# metacell

> Build metacells (metacell aggregation) from single-cell RNA-seq AnnData (.h5ad) using the metacells divide-and-conquer pipeline. Use when constructing metacell objects, choosing metacell size, propagating group annotations, or visualizing metacell embeddings from scRNA-seq data.

- Author: xuzhougeng
- Repository: xuzhougeng/single-cell-skills
- Version: 20260122111556
- Stars: 0
- Forks: 0
- Last Updated: 2026-02-06
- Source: https://github.com/xuzhougeng/single-cell-skills
- Web: https://mule.run/skillshub/@@xuzhougeng/single-cell-skills~metacell:20260122111556

---

---
name: metacell
description: Build metacells (metacell aggregation) from single-cell RNA-seq AnnData (.h5ad) using the metacells divide-and-conquer pipeline. Use when constructing metacell objects, choosing metacell size, propagating group annotations, or visualizing metacell embeddings from scRNA-seq data.
---

# Metacell construction

Use the bundled scripts to explore datasets, run the metacell pipeline, and visualize results. Prefer these scripts over reimplementing logic.

## Quick start

1) Explore h5ad inputs to choose parameters.
2) Run the metacell divide-and-conquer pipeline.
3) Visualize metacells on UMAP.

## Scripts

- `metacell/scripts/explore.py`
  - Scan a `.h5ad` file or a directory (default: `h5ad/`) and summarize cell/gene counts, likely cell-type column, and suggested target metacell size.
  - Writes a CSV summary (default: `metacell/species_characteristics.csv` next to this skill; configurable via `--output`).
  - Run when you need a quick survey before choosing `--target-metacell-size`.

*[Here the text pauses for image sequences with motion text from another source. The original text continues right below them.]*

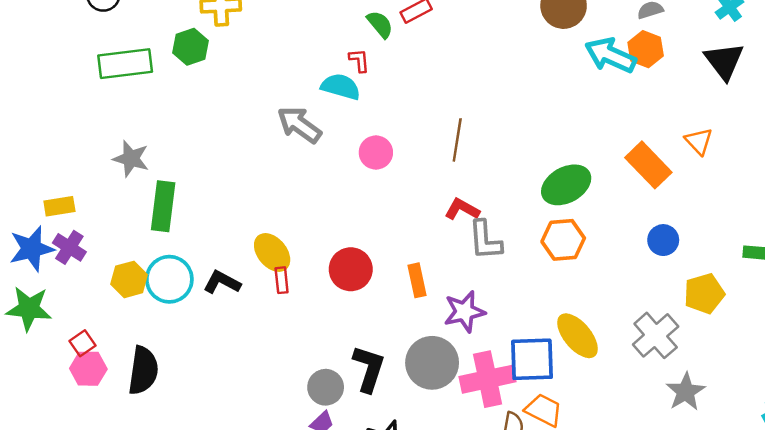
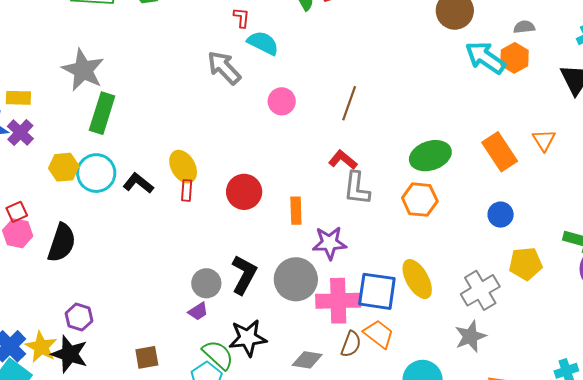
red L-shape: (359, 60) -> (242, 18), moved
gray star: (131, 159) -> (83, 70), size x1.4
gray star: (686, 392) -> (470, 336), moved

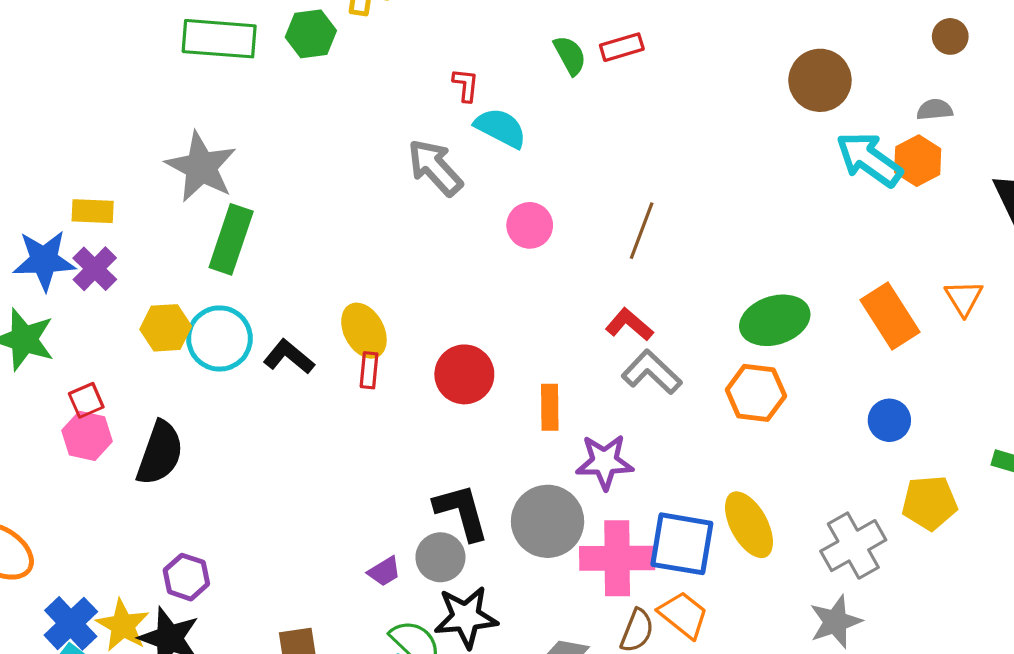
gray L-shape: (357, 188) -> (652, 372), turned 126
black L-shape: (244, 275) -> (462, 512), turned -45
gray circle: (206, 283) -> (440, 557), moved

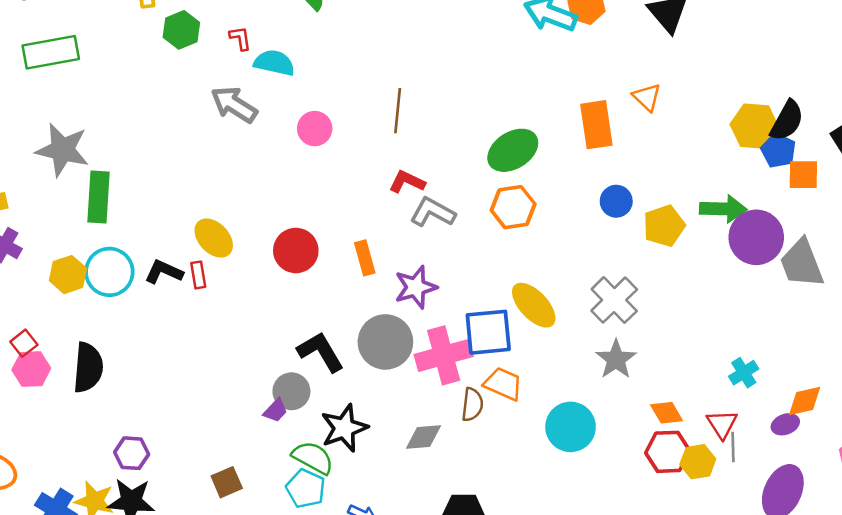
green hexagon: (311, 34) -> (181, 30), moved
orange rectangle: (890, 316) -> (596, 125), turned 39
red rectangle: (369, 370) -> (198, 275), moved
yellow pentagon: (929, 503) -> (664, 226), moved
gray circle: (440, 557) -> (291, 391), moved

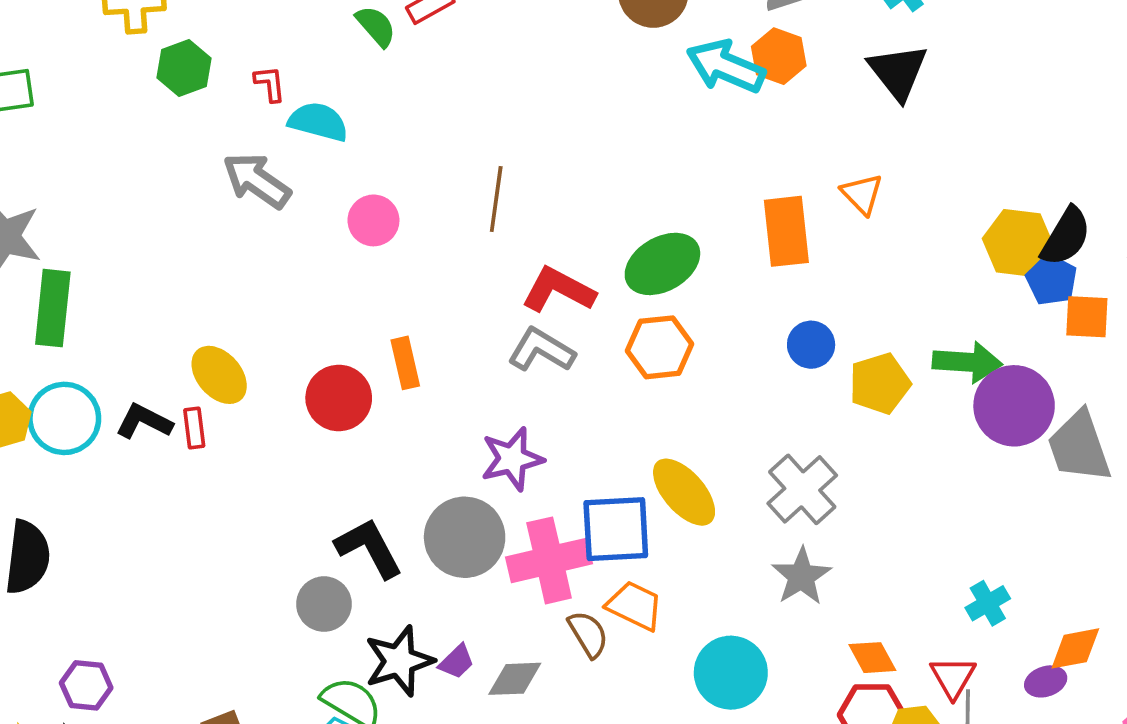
red L-shape: (407, 182) -> (558, 290), moved, size x1.4
orange rectangle: (365, 258) -> (405, 363), moved
brown semicircle: (472, 405) -> (588, 634), turned -40
purple trapezoid: (276, 411) -> (457, 662), moved

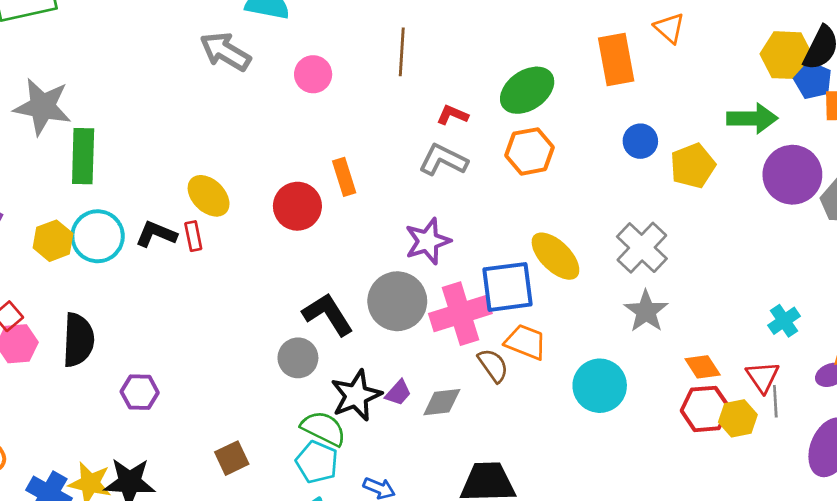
red L-shape: (558, 290) -> (452, 115), size x0.6
green arrow: (967, 362) -> (752, 118), moved
purple hexagon: (86, 685) -> (140, 392), moved

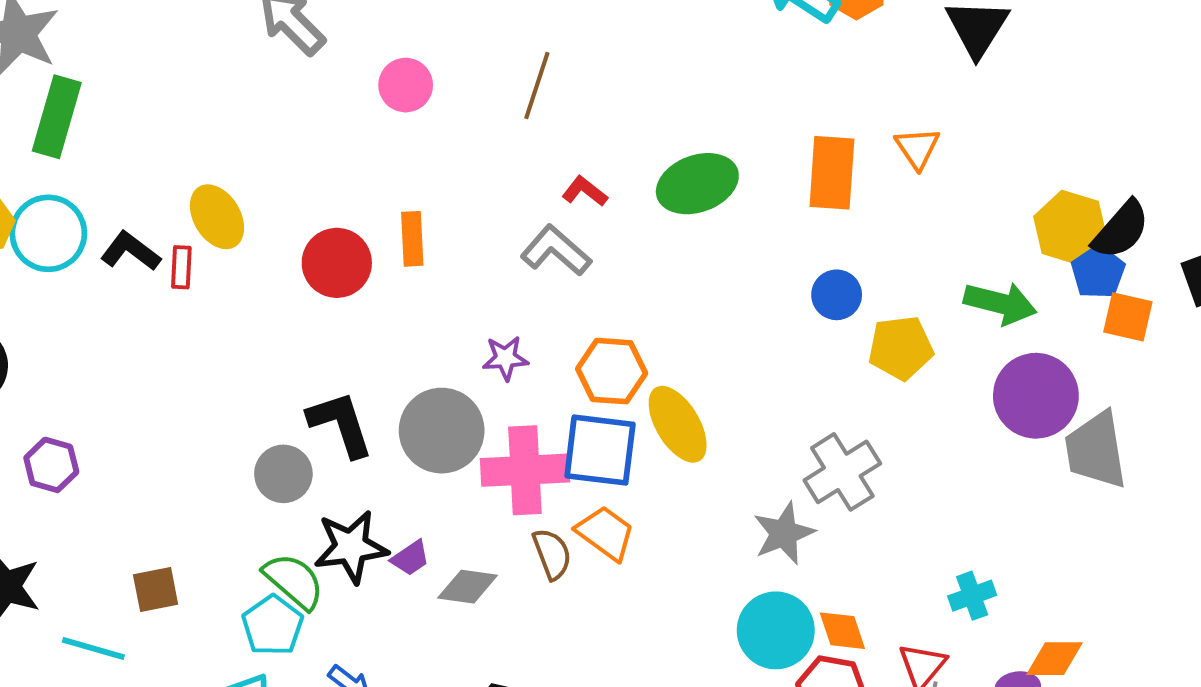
orange hexagon: (530, 151) -> (612, 371), moved
purple star: (428, 241) -> (505, 358), size x0.7
gray cross: (642, 248) -> (842, 472), moved
cyan circle: (600, 386) -> (776, 630), moved

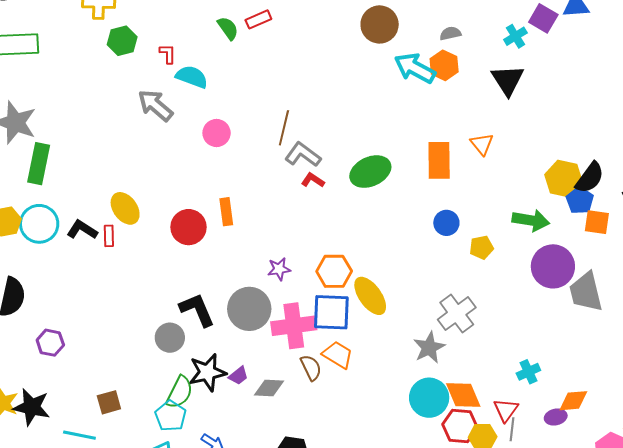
gray L-shape: (556, 251) -> (303, 155), moved
yellow pentagon: (901, 348) -> (482, 247), size x0.7
green semicircle: (294, 581) -> (180, 392), turned 80
orange diamond: (842, 631) -> (463, 395), size x1.4

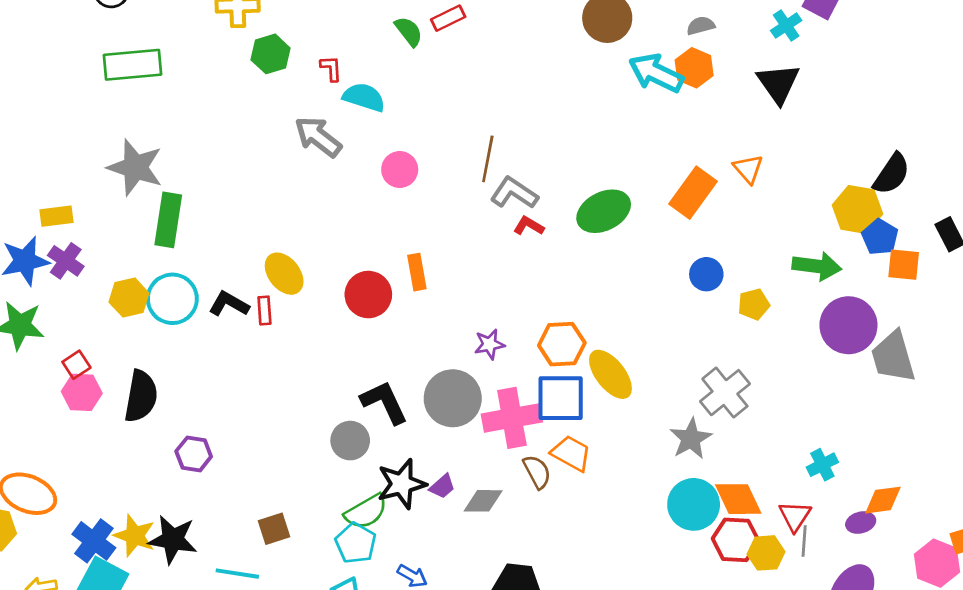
orange rectangle: (439, 160) -> (693, 193), turned 39
black semicircle: (590, 178) -> (892, 174), moved
green semicircle: (180, 392) -> (366, 512), turned 36

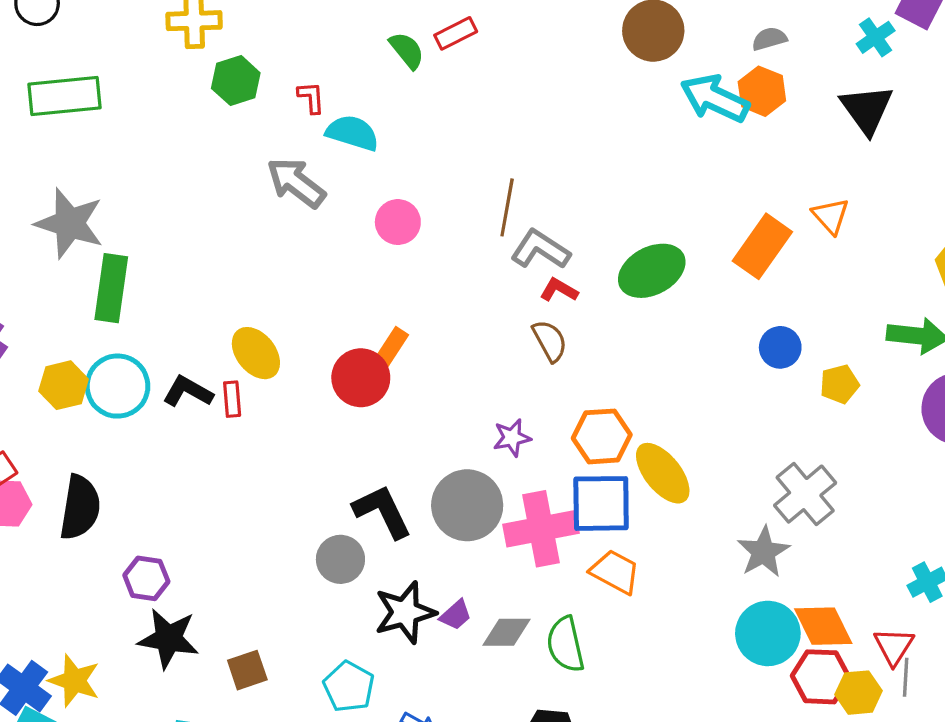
orange rectangle: (417, 272) -> (390, 350), moved, turned 44
brown semicircle: (537, 472) -> (550, 341), moved
green semicircle: (366, 512) -> (565, 644), moved, turned 108
black star: (173, 540) -> (168, 639), moved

- `metacell/scripts/pipeline.py`
  - Run the metacell divide-and-conquer pipeline on a single `.h5ad`.
  - Writes `<input>.metacells.h5ad` by default.
  - By default also writes `<input>_with_metacells.h5ad` containing `obs["metacell_name"]` (cell → metacell assignment). Control via `--output-cells` / `--no-output-cells`.
  - Optionally propagates a group column from cells to metacells (`--group-key`).
  - Use for the main metacell construction.

- `metacell/scripts/visualize.py`
  - Project metacells onto the single-cell UMAP and draw a clean scatter plot.
  - Computes UMAP if missing.
  - Uses a fast edge renderer (LineCollection) and supports filtering/capping edges.
  - Use for publication-style overview plots.

## Typical workflow

1) Explore inputs and choose target size.
   - Run: `python metacell/scripts/explore.py` (defaults to `h5ad/`)
   - Or single file: `python metacell/scripts/explore.py path/to/sample.h5ad`
   - Optional: `-o/--output path/to/summary.csv` (use `--output -` to write CSV to stdout)
   - Use the suggested `target_size` per dataset.

2) Build metacells for one dataset.
   - Run: `python metacell/scripts/pipeline.py path/to/data.h5ad --target-metacell-size 96`
   - This produces:
     - `<input>.metacells.h5ad` (metacell-level AnnData)
     - `<input>_with_metacells.h5ad` (cell-level AnnData with `obs["metacell_name"]`)
   - Add group propagation if needed: `--group-key celltype_anno` (set to empty to skip).
   - Use `--lateral-gene`, `--lateral-gene-pattern`, or `--noisy-gene` when needed.

3) Visualize metacells.
   - Run: `python metacell/scripts/visualize.py cells_with_metacells.h5ad cells.metacells.h5ad -o metacells.pdf`
   - Adjust `--celltype-key` to match annotation column in metacell obs.
   - Optional edge controls:
     - `--edge-weight-min 0.1` to drop weak edges
     - `--max-edges 50000` to cap total edges drawn (speeds up large graphs)

## Notes and checks

- Ensure dependencies are available: `scanpy`, `metacells`, `pandas`, `numpy`, `seaborn`, `matplotlib`.
- The pipeline expects float input; it will cast non-float `adata.X` to float32.
- `visualize.py` requires `obs["metacell_name"]` in the cell-level AnnData to project metacells. Use the `<input>_with_metacells.h5ad` produced by `pipeline.py`.